Because of the risks associated with administration of factor VIII concentrate, the nurse should teach the child's family to recognize and report which of the following?
- A. Yellowing of the skin.
- B. Constipation.
- C. Abdominal distention.
- D. Puffiness around the eyes.
Correct Answer: A
Rationale: Yellowing of the skin (jaundice) may indicate hepatitis, a risk with factor VIII. Other symptoms are less directly related to factor risks.

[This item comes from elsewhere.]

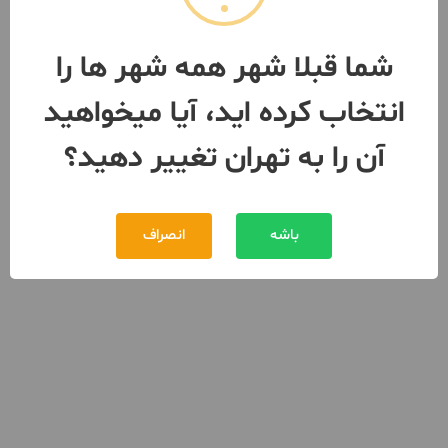
شما قبلا شهر همه شهر ها را
انتخاب کرده اید، آیا میخواهید
آن را به تهران تغییر دهید؟
باشه
انصراف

A nurse is assessing an 8-year-old with diabetes who is experiencing hyperglycemia. Which symptom[s] indicate(s) that the hyperglycemia requires immediate intervention? Select all that apply.
- A. Weakness.
- B. Thirst.
- C. Shakiness.
- D. Hunger.
- E. Headache.
- F. Irritability.
- G. Dizziness.
Correct Answer: B,E,F
Rationale: Thirst, headache, and irritability are hallmark symptoms of hyperglycemia progressing to diabetic ketoacidosis, requiring immediate intervention. Weakness, shakiness, hunger, and dizziness suggest hypoglycemia instead.

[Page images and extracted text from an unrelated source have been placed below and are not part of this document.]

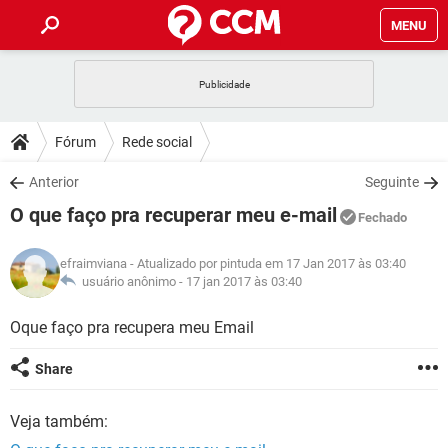
MENU
INÍCIO
JOGOS
WHATSAPP
DICAS
Fórum
Rede social
CELULAR
FACEBOOK
JOGOS
WHATSAPP
DOWNLOADS
Anterior
Seguinte
OUTLOOK
EXCEL
CELULAR
FACEBOOK
O que faço pra recuperar meu e-mail
INSTAGRAM
JOGOS
GMAIL
WHATSAPP
Fechado
FÓRUM
OUTLOOK
EXCEL
GUIA DE COMPRAS
CELULAR
FACEBOOK
efraimviana
- Atualizado por pintuda em 17 Jan 2017 às 03:40
INSTAGRAM
JOGOS
GMAIL
WHATSAPP
GLOSSÁRIO
usuário anônimo -
17 jan 2017 às 03:40
OUTLOOK
EXCEL
GUIA DE COMPRAS
CELULAR
FACEBOOK
INSTAGRAM
JOGOS
GMAIL
WHATSAPP
Oque faço pra recupera meu Email
OUTLOOK
EXCEL
GUIA DE COMPRAS
CELULAR
FACEBOOK
Share
INSTAGRAM
GMAIL
OUTLOOK
EXCEL
GUIA DE COMPRAS
Veja também:
INSTAGRAM
GMAIL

When assessing a 4-month-old infant diagnosed with possible intussusception, the nurse should expect the mother to relate which of the following about the infant's crying and episodes of pain?
- A. Constant accompanied by leg extension.

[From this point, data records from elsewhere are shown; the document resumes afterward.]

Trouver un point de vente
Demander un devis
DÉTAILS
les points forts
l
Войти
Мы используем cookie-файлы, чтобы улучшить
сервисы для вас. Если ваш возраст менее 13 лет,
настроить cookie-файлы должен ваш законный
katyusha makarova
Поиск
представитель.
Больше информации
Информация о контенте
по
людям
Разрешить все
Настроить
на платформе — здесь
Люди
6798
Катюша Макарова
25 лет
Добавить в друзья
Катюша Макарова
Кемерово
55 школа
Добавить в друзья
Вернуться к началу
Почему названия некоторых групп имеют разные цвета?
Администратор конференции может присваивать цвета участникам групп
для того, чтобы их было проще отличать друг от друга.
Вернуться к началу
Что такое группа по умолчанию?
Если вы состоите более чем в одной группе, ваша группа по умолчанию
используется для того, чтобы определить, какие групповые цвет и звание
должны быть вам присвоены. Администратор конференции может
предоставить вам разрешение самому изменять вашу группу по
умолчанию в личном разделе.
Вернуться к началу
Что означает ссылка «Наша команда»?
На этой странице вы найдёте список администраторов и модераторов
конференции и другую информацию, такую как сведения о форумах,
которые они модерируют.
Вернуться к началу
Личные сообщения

- B. Intermittent with knees drawn to the chest.
- C. Shrill during ingestion of solids.
- D. Intermittent while being held in the mother's arms.
Correct Answer: B
Rationale: Intussusception causes intermittent pain with knees drawn to the chest due to bowel obstruction.
To determine if a blood pressure reading is normal, the nurse must know which information about the child? Select all that apply.
- A. Age.
- B. Body mass index (BMI).
- C. A secret.
- D. Height.
- E. Occipital frontal circumference (OFC).
- F. Weight.
Correct Answer: A,D,F
Rationale: Age, height, and weight are key factors in determining normal blood pressure ranges.